* _Source data_
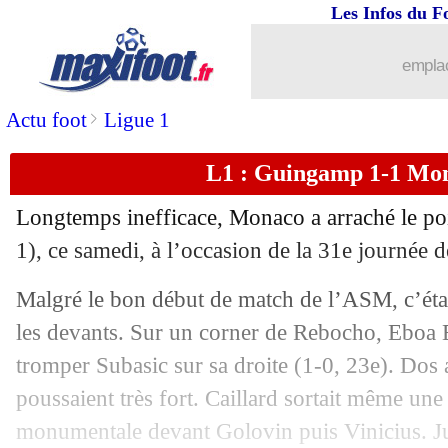
Les Infos du F
emplac
>
Actu foot
Ligue 1
L1 : Guingamp 1-1 Mona
Longtemps inefficace, Monaco a arraché le po
1), ce samedi, à l’occasion de la 31e journée 
Malgré le bon début de match de l’ASM, c’éta
les devants. Sur un corner de Rebocho, Eboa 
tromper Subasic sur sa droite (1-0, 23e). Do
poussaient très fort. Caillard sortait même un
...
brèves d'AUJOURD'HUI (10 août 202
monumentale devant Golovin puis Vinicius. Jus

* _Instructions for the task_
Which lines run from the one with "brèves d'AUJOURD'HUI (10 août 202" through the end of the listing above? Restate them word for word, with nothing else.

* _Written response_
brèves d'AUJOURD'HUI (10 août 202
monumentale devant Golovin puis Vinicius. Jus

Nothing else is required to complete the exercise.